*** Opening of Supplied material ***

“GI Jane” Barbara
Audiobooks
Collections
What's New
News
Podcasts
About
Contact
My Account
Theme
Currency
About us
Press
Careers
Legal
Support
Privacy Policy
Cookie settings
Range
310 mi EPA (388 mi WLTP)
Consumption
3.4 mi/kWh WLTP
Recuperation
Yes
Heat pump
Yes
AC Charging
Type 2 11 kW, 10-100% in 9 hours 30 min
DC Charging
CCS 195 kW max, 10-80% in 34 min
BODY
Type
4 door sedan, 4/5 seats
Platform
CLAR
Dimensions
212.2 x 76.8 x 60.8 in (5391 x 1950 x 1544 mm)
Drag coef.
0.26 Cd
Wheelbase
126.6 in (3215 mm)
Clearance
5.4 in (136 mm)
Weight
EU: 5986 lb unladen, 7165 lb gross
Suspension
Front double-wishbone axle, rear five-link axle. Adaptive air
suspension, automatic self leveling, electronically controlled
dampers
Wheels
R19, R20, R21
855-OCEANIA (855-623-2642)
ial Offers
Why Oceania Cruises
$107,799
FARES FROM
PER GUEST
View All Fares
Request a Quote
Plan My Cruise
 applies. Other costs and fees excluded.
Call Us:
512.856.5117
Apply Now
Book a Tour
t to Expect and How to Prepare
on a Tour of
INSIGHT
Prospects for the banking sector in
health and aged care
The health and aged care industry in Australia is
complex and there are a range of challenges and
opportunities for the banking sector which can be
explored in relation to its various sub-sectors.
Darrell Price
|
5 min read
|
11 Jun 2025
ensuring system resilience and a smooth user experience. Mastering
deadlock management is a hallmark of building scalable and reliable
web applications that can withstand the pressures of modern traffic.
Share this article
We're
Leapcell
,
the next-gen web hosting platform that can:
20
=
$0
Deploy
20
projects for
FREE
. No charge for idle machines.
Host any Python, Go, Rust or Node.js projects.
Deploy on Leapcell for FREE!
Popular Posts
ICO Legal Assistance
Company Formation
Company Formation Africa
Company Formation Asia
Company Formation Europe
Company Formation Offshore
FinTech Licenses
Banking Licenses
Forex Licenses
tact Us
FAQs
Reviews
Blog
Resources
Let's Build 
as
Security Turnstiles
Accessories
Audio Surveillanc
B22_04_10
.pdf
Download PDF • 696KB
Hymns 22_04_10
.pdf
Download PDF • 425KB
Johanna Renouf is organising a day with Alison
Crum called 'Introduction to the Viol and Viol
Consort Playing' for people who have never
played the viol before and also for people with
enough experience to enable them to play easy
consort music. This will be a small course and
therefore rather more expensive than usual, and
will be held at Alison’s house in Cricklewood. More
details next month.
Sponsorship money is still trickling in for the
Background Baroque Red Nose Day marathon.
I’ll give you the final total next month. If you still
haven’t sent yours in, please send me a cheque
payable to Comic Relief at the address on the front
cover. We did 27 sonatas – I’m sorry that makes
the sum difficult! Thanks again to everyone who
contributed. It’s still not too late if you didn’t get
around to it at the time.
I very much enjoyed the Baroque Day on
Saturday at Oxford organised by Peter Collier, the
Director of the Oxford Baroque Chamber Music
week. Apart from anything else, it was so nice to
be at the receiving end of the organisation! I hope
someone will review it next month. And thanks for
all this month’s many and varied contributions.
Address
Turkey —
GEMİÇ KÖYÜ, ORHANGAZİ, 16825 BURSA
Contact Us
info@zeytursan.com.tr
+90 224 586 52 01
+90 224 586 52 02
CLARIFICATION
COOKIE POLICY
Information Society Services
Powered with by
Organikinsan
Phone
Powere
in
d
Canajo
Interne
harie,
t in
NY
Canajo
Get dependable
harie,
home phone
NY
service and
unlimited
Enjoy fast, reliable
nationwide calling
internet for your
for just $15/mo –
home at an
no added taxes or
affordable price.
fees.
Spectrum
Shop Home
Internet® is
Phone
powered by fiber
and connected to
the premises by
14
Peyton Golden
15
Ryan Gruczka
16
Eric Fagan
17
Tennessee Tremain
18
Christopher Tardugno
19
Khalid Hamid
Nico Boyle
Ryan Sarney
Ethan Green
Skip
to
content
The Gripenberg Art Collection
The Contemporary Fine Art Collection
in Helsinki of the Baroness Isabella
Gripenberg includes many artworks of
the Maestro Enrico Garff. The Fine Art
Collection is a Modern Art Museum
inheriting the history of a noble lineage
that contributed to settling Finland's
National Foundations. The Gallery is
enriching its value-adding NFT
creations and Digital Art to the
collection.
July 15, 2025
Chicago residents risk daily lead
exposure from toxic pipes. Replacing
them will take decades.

*** Close of Supplied material ***

• Problem statement: Go through the entries. Report every line that contains the word "experience".

• Answer box:
ensuring system resilience and a smooth user experience. Mastering
enough experience to enable them to play easy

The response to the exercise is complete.